Work to complete:
Although the records contain pictures, only their text should be repeated, exactly as it stands.

Exercise input:

● ● ● ●

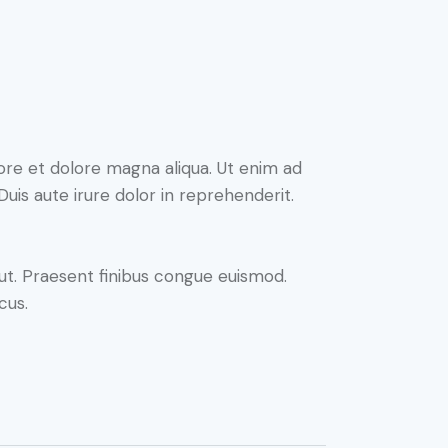
ore et dolore magna aliqua. Ut enim ad
uis aute irure dolor in reprehenderit.
 ut. Praesent finibus congue euismod.
cus.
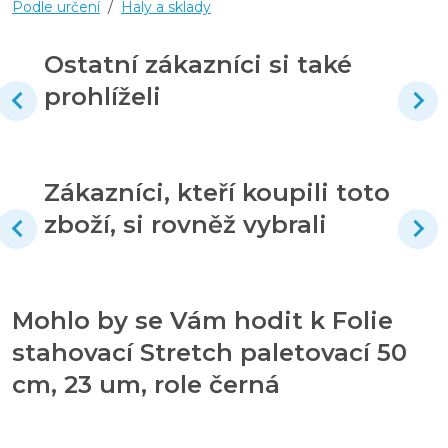
Podle určení
/
Haly a sklady
Ostatní zákazníci si také
prohlíželi
Zákazníci, kteří koupili toto
zboží, si rovněž vybrali
Mohlo by se Vám hodit k Folie
stahovací Stretch paletovací 50
cm, 23 um, role černá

● ● ● ●

Written answer:
ore et dolore magna aliqua. Ut enim ad
uis aute irure dolor in reprehenderit.
 ut. Praesent finibus congue euismod.
cus.
Podle určení
/
Haly a sklady
Ostatní zákazníci si také
prohlíželi
Zákazníci, kteří koupili toto
zboží, si rovněž vybrali
Mohlo by se Vám hodit k Folie
stahovací Stretch paletovací 50
cm, 23 um, role černá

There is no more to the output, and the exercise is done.